[Instructions to follow] Read the lines below, and copy any that contain the string "comment".

Stored data entries
# # # # # # #

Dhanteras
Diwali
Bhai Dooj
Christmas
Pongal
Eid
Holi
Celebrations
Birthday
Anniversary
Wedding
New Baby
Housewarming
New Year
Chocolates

# # # # # # #

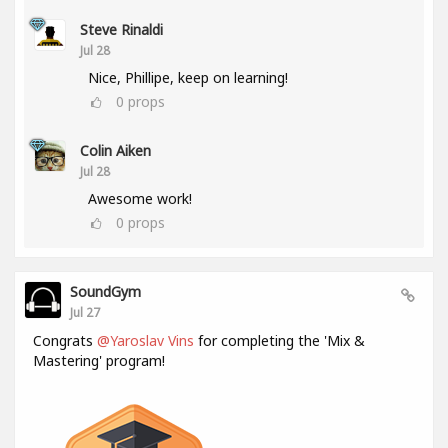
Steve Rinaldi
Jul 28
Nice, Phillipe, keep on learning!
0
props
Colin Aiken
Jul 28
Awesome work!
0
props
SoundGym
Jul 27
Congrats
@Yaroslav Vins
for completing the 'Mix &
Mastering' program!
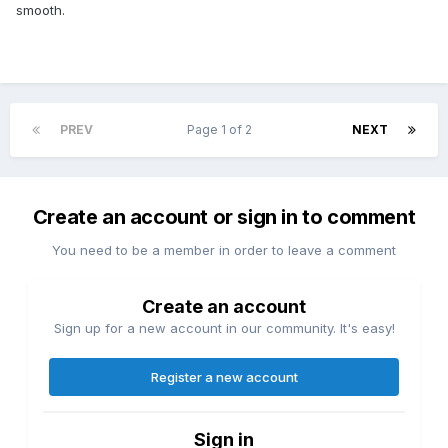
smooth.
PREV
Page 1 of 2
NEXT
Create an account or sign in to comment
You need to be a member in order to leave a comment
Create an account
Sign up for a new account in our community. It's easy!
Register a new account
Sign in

# # # # # # #

[Exercise answer]
Create an account or sign in to comment
You need to be a member in order to leave a comment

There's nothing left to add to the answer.